Il Segretario Generale della CCIS, Fabrizio Macrì, interverrà nella sessione mattutina dal titolo “Ecosistema svizzero: sfide ed opportunità per il tech italiano“, moderata da Rosario Faraci, docente dell’Università di Catania. Con lui, Francesco Dell’Endice, fondatore di Qualysense e Deep Tech Entrepreneur, e Luca Valenziano, Addetto Scientifico del Consolato Generale d’Italia a Zurigo, che introdurrà i lavori della sessione. Il confronto toccherà i temi operativi come:
- le procedure pratiche per avviare relazioni commerciali in Svizzera,
- le dinamiche dell’ecosistema innovativo delle startup e del deep-tech elvetico,
- le politiche di supporto che la CCIS mette a disposizione delle imprese italiane interessate all’internazionalizzazione,
- il potenziale della Svizzera come mercato di adozione privilegiato per le soluzioni AI Made in Italy.
CATAN.IA 2026 non è un convegno accademico sull’intelligenza artificiale. È un evento rivolto a chi deve prendere decisioni: imprenditori, founder, manager e professionisti che vogliono capire dove sta andando la tecnologia e come inserire le proprie soluzioni nei mercati internazionali.
La presenza della Camera permetterà loro di ricevere una fotografia dettagliata del mercato svizzero: un ecosistema altamente strutturato, che con l’intelligenza artificiale ha notevole dimestichezza e presenta una densità di aziende tech, centri di ricerca e investitori in AI tra le più alte d’Europa.
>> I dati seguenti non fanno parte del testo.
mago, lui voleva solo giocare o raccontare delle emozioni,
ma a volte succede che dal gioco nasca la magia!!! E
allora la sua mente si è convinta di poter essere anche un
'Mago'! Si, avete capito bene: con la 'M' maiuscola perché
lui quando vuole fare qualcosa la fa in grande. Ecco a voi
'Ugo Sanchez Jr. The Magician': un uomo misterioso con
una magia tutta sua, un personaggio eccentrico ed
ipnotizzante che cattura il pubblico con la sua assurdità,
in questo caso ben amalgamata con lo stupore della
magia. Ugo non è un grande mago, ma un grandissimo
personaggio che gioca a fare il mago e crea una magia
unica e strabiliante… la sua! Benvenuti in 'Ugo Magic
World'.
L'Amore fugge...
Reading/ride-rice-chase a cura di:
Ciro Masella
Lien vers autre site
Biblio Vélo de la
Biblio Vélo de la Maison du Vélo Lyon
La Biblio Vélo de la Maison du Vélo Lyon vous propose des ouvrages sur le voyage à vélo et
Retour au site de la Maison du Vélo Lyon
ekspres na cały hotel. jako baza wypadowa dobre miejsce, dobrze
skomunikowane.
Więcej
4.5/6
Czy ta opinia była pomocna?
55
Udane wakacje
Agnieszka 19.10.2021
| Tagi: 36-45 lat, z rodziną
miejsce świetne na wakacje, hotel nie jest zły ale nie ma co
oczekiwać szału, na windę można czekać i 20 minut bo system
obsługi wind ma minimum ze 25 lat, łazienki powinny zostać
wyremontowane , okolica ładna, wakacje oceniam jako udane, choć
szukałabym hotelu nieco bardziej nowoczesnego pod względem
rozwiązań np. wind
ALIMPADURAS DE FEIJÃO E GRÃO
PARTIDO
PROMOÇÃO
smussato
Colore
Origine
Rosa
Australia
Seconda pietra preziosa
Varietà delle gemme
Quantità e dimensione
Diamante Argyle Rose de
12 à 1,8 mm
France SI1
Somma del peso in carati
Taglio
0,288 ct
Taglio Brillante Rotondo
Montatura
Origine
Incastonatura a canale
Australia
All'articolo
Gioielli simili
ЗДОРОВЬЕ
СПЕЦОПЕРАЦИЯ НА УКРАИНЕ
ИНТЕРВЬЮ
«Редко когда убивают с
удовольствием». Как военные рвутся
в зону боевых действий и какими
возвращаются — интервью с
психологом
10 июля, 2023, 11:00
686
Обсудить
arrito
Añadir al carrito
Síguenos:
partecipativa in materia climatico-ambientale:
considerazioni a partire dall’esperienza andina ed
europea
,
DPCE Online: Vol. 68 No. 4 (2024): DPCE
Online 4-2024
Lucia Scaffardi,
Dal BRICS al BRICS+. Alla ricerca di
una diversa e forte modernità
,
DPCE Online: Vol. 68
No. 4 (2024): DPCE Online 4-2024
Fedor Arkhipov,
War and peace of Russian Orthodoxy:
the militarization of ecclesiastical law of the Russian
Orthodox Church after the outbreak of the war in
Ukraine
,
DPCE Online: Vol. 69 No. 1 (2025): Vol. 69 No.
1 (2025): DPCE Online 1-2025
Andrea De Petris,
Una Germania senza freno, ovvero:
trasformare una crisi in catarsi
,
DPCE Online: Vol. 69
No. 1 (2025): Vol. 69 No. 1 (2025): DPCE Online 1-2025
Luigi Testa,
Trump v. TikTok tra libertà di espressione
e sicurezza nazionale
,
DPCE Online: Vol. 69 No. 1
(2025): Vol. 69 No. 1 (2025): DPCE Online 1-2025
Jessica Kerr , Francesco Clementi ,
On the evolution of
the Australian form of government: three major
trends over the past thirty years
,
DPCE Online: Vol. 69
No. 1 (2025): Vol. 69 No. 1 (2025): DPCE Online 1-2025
La domanda crescente di soluzioni innovative rappresenta per le PMI e le Startup Made in Italy attive nell’AI applicata, nell’automazione e nel deep-tech, un’opportunità di incontro con buyer elvetici qualificati e di accesso a reti di ricerca universitaria di livello mondiale basate tra Zurigo, Lugano e Losanna.
Come sottolineato dai fondatori di Aitho, Davide e Giambattista Pisasale, Catania non è una scelta casuale: la città ha le infrastrutture cognitive e tecnologiche necessarie per dialogare alla pari con i grandi hub europei e il ruolo della Camera ha l’obiettivo di facilitare questo dialogo.